To avoid succumbing to a winter storm, Flora Kinsley and Kade Thomas are forced to spend two whole days alone together in Kade’s small dwelling. The year is 1884, and Flora’s dad is a strict preacher, who she knows will not take kindly to the circumstances. With her honor and reputation at stake, will Flora’s rebel heart be forced into a marriage she does not want, or will Kade be able to convince either of the two stubborn Kinsleys into an amicable arrangement?

This is a short, clean romance that hits the nail on the head in regards to a person of Flora’s personality–simply that forcing her to do something will only lead to rebellion and hardship. I’ve always appreciated a well-done story about two characters who are thrust into a relationship or marriage and have to learn how to make it work. That isn’t quite how this story plays out, but it was still a good read.

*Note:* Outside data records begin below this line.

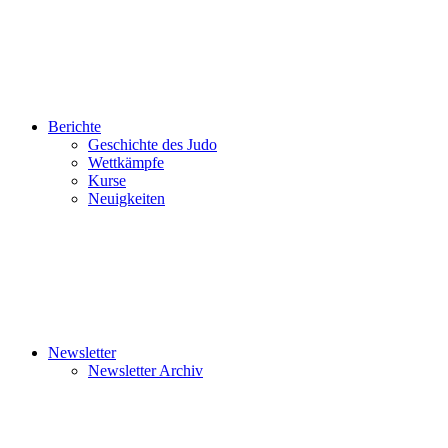
Berichte
Geschichte des Judo
Wettkämpfe
Kurse
Neuigkeiten
Newsletter
Newsletter Archiv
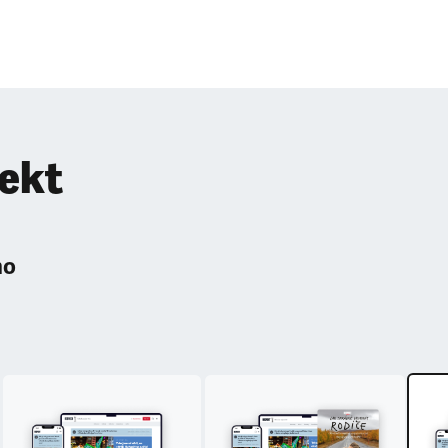
pekt
ho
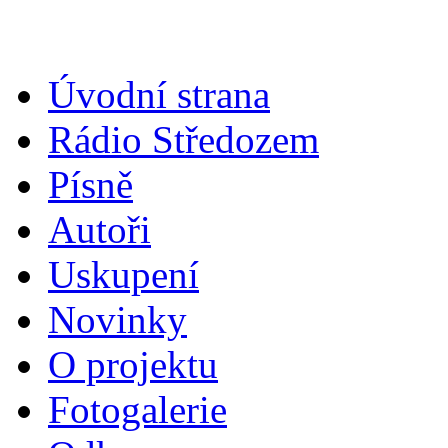
Úvodní strana
Rádio Středozem
Písně
Autoři
Uskupení
Novinky
O projektu
Fotogalerie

From early in the book, as Flora and Kade spend their two days together, it is clear that they are both completely different in the taking-risks department. Yet, they begin to learn from each other and minds and hearts are eventually changed. I really appreciated the depth we delve into the reasons behind why both of these characters are how they are, which I wouldn’t have expected in such a short space. One thing that bothered me, though, is just how stubborn everyone in this book is. No one is willing to bend when it seems like they have no reason to be so firm. The preacher annoyed me in particular, given the way he acted toward Kade even way past the point when he had any reason to treat him that way.

There is one particular character who seemed a bit over-the-top, which I think is because I sensed his inclusion as a simple plot-driver more than I normally would. In the end, though, I was a little amused by him, which is pretty strange, given how he acted in the book. There’s a large part of me that would like to hear more about him in the future–perhaps a change in perspective, maybe even a conversion.

There are points in the book that felt way too modern to me, given the time period. Overall, though, I enjoyed the story. It is the beginning of a series, which I do intend to continue at this point. I recommend this book to fans of Christian historical romances, and have high hopes for the rest of the series.